远远就看到,冬至坐在教室外的台阶上,头发卷曲垂下,穿了件黑色皮衣,他的左手永远戴着定做的四指手套,无论冬夏。见到我,他站起来,眼睛里是深不可测的探寻目光,问:“去哪里了?”

我直直地走向他,坦然道:“医院,看洛晨。”

“哦。”他轻声说,“晚上带你去看电影。”

“晚上我要补课。”说完这句话我就后悔了。

冬至抿着唇,眼底一片落寞,他过来牵我的手,格外温柔的样子:“你生气了吗,桑夏?”他说,“对不起,我不知道是他。”

(二)

魏洛晨以前是跟我一个孤儿院的孩子,在我被冬至妈妈收养之前,他一直照顾我。后来他被上海一位富商领养,我们就断了联系,直到现在才相遇,他申请调来这里上班,其实有个更重要的原因,就是方便祭拜他妹妹,曦晨小时候,淹死在孤儿院的井水里。

那晚,我盯着课本发呆,冬至盯着我发呆,两个呆子坐在房间里,沉默中突然响起冬至的声音:“桑夏,你是不是喜欢他?”

我回了神,眼睛钻进书本里,不看他,我说:“你别这么敏感好吗?”

冬至咧着嘴巴笑,好似嘲弄般的语气说:“我拼了我的全部保护你,所以桑夏,你绝对不可以背叛我。”

就像一场赌局,他把所有赌注压在我身上,他的身家他的命,来换我的爱情。在我饥寒交迫时,双手伸进冬至的衣服里取暖,我说饿,他就去巷子口偷方便面,没想到遭窃的人是黑帮混混,切了他的小指头,从此以后,改变了我们的命运。黑帮大哥认冬至是条硬汉,逼他加入黑帮,妈妈病逝以后,他的软肋只有我,那些人总是在我周围盘旋,骑着摩托车骚扰,冬至没办法,才跟了明哥。

我第一次见到明哥,是在冬至二十岁生日会上,本以为黑帮老大都一副德性,但明哥却非常英俊,干净利落。他看着我,笑问:“你就是桑夏吧?”

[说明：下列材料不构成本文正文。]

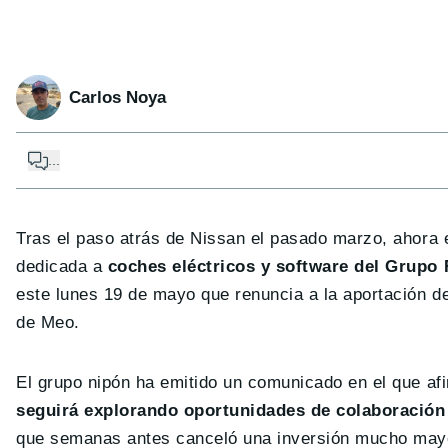
Carlos Noya
...
Tras el paso atrás de Nissan el pasado marzo, ahora
dedicada a
coches eléctricos y software del Grupo 
este lunes 19 de mayo que renuncia a la aportación de
de Meo.
El grupo nipón ha emitido un comunicado en el que afi
seguirá explorando oportunidades de colaboración
que semanas antes canceló una inversión mucho mayor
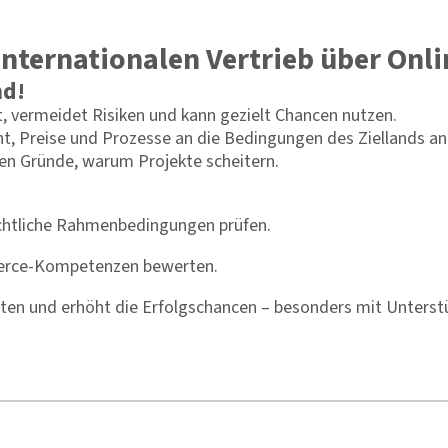
 internationalen Vertrieb über On
nd!
, vermeidet Risiken und kann gezielt Chancen nutzen.
nt, Preise und Prozesse an die Bedingungen des Ziellands a
sten Gründe, warum Projekte scheitern.
echtliche Rahmenbedingungen prüfen.
mmerce-Kompetenzen bewerten.
osten und erhöht die Erfolgschancen – besonders mit Unters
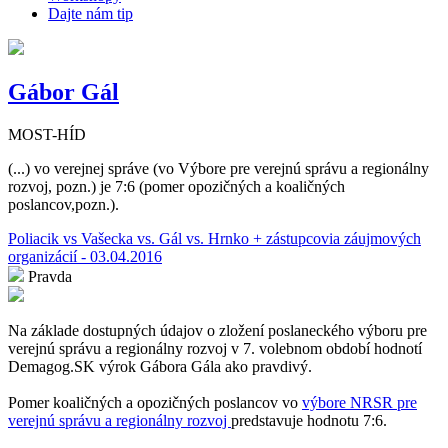
Dajte nám tip
Gábor Gál
MOST-HÍD
(...) vo verejnej správe (vo Výbore pre verejnú správu a regionálny
rozvoj, pozn.) je 7:6 (pomer opozičných a koaličných
poslancov,pozn.).
Poliacik vs Vašecka vs. Gál vs. Hrnko + zástupcovia záujmových
organizácií - 03.04.2016
Pravda
Na základe dostupných údajov o zložení poslaneckého výboru pre
verejnú správu a regionálny rozvoj v 7. volebnom období hodnotí
Demagog.SK výrok Gábora Gála ako pravdivý.
Pomer koaličných a opozičných poslancov vo
výbore NRSR pre
verejnú správu a regionálny rozvoj
predstavuje hodnotu 7:6.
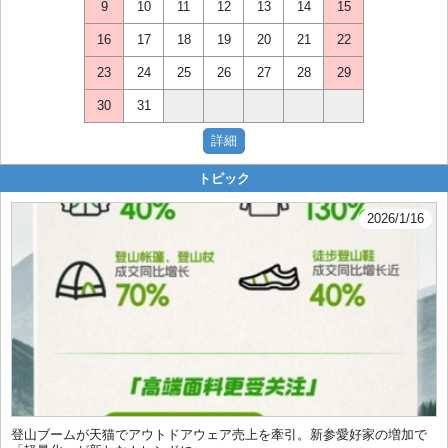
9
10
11
12
13
14
15
16
17
18
19
20
21
22
23
24
25
26
27
28
29
30
31
トピック
2026/1/16
登山ブームが天猫でアウトドアウェア売上を牽引。新参愛好家の増加で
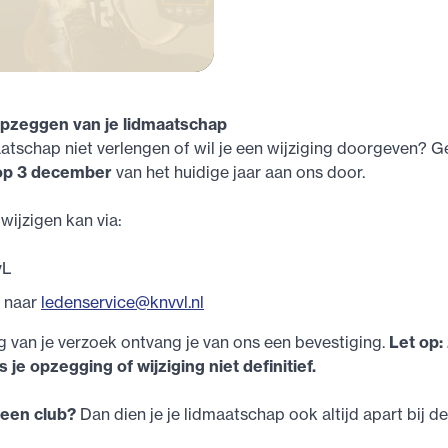
opzeggen van je lidmaatschap
maatschap niet verlengen of wil je een wijziging doorgeven? G
k op 3 december
van het huidige jaar aan ons door.
ijzigen kan via:
vL
l naar
ledenservice@knvvl.nl
 van je verzoek ontvang je van ons een bevestiging.
Let op:
s je opzegging of wijziging niet definitief.
a een club?
Dan dien je je lidmaatschap ook altijd apart bij 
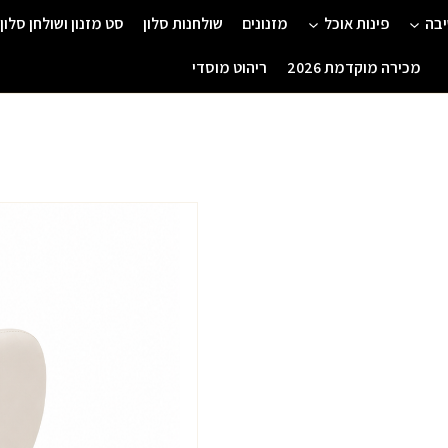
יבה
פינות אוכל
מזנונים
שולחנות סלון
סט מזנון ושולחן סלון
מכירה מוקדמת 2026
ריהוט מוסדי
כמות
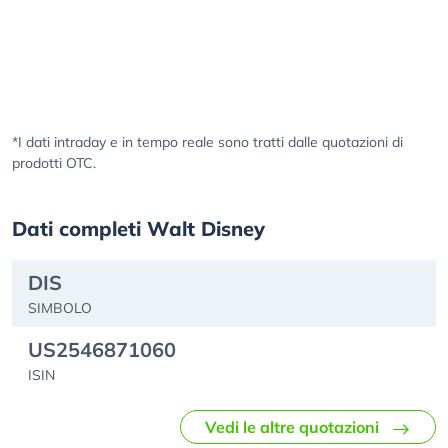
*I dati intraday e in tempo reale sono tratti dalle quotazioni di
prodotti OTC.
Dati completi Walt Disney
DIS
SIMBOLO
US2546871060
ISIN
Vedi le altre quotazioni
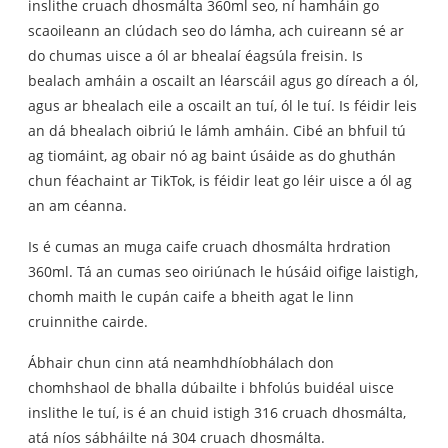
inslithe cruach dhosmálta 360ml seo, ní hamháin go
scaoileann an clúdach seo do lámha, ach cuireann sé ar
do chumas uisce a ól ar bhealaí éagsúla freisin. Is
bealach amháin a oscailt an léarscáil agus go díreach a ól,
agus ar bhealach eile a oscailt an tuí, ól le tuí. Is féidir leis
an dá bhealach oibriú le lámh amháin. Cibé an bhfuil tú
ag tiomáint, ag obair nó ag baint úsáide as do ghuthán
chun féachaint ar TikTok, is féidir leat go léir uisce a ól ag
an am céanna.
Is é cumas an muga caife cruach dhosmálta hrdration
360ml. Tá an cumas seo oiriúnach le húsáid oifige laistigh,
chomh maith le cupán caife a bheith agat le linn
cruinnithe cairde.
Ábhair chun cinn atá neamhdhíobhálach don
chomhshaol de bhalla dúbailte i bhfolús buidéal uisce
inslithe le tuí, is é an chuid istigh 316 cruach dhosmálta,
atá níos sábháilte ná 304 cruach dhosmálta.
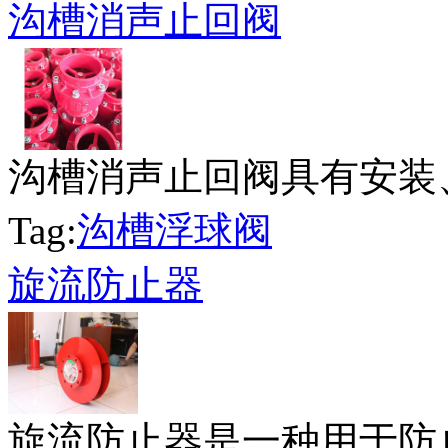
沟槽消声止回阀
沟槽消声止回阀具有安装、
Tag:
沟槽浮球阀
旋流防止器
旋流防止器是一种用于防止水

冬至挡在中央,把我往他身后扯:“明哥,她只是个小孩子。”

冬至二十岁那年,我十七岁,只是他口中的小孩子,他警惕地将我藏在他修长的身后。随即传来明哥的朗朗笑声,他单手拍在冬至肩膀上,安抚道:“别紧张。”

许多年以后的今日,我都不敢告诉冬至,在那个冗长的隧道里曾发生过的事。我探望魏洛晨出来,准备乘坐地铁回家,可是钱包在人海中被小偷扒了,无奈下只能步行。幽暗的隧道亮着昏黄的光,无数车辆穿过,风扬起裙角,明哥的车停在我面前,他摘掉墨镜招呼:“桑夏!小孩子!”似乎像多年未见的朋友,那么熟络的样子。

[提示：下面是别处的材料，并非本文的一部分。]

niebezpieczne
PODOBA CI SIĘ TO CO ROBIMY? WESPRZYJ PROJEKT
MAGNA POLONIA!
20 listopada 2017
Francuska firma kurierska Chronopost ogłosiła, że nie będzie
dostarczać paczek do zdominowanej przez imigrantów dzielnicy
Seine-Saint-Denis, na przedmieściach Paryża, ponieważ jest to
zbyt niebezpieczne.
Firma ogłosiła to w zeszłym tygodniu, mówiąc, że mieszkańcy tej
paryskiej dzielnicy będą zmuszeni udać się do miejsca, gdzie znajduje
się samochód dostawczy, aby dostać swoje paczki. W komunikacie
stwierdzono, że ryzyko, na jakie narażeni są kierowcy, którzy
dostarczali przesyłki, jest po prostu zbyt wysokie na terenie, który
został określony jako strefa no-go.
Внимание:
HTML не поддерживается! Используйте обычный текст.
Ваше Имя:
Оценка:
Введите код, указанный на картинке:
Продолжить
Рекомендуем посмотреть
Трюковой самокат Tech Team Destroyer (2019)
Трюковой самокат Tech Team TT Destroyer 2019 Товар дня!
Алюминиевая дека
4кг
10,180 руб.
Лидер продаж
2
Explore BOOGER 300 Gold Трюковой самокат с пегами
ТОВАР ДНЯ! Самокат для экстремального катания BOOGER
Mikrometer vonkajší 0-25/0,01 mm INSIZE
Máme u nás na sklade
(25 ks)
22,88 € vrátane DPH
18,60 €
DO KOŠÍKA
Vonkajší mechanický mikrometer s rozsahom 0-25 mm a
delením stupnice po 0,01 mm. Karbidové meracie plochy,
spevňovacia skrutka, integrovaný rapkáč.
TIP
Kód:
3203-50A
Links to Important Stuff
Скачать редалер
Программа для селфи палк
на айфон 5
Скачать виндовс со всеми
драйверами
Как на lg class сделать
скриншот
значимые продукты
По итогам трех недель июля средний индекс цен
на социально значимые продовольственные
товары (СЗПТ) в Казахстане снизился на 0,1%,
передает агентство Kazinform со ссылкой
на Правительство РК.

在他一再要求送我回家的提议下,我上了“贼船”,我怎么能那么天真那么蠢,他可是黑帮啊。明哥笑得老奸巨猾地说:“小孩子现在该长大了吧。”继而,在我毫无防御的情况下,腰上一紧,后脑被箍住,我的初吻,断送于这条幽暗的隧道里。

气喘吁吁地跑回家,踉跄撞进冬至的怀抱,眼见惊魂不定的我,他皱紧眉头,我结结巴巴道:“冬……冬至啊,什……什么时候回来的?”

“刚才。”他疑惑,“怎么了,跟贼似的?”

“没……没……”我转过身,走到饮水机旁接水,一颗心七上八下地狂跳。

冬至把我拉向他,杯里的水洒出来,溅到他的衣服上,他却全然不顾,抬起我下巴,指腹触碰我嘴角,竟有些微微刺痛,冬至变了脸:“怎么伤的?”

我愣住,总不能说被狗咬了吧。冬至的脸越来越难看,接近火山爆发的痕迹,我赶紧解释:“跟琪琪去餐馆吃饭,没看到碗边缺了口,把嘴割伤了。”

见他脸上的阴霾一扫而光,我发现自己真是说谎的小行家。

(三)

去接魏洛晨出院时,他瞄了一眼我嘴上已经结痂的伤疤,索性砸来一句:“被冬至咬的?”不等我开口,丫更生猛地下料,“不是吧桑夏,瞧你挺纯情一姑娘,没想到口味这么重,还玩SM吗?”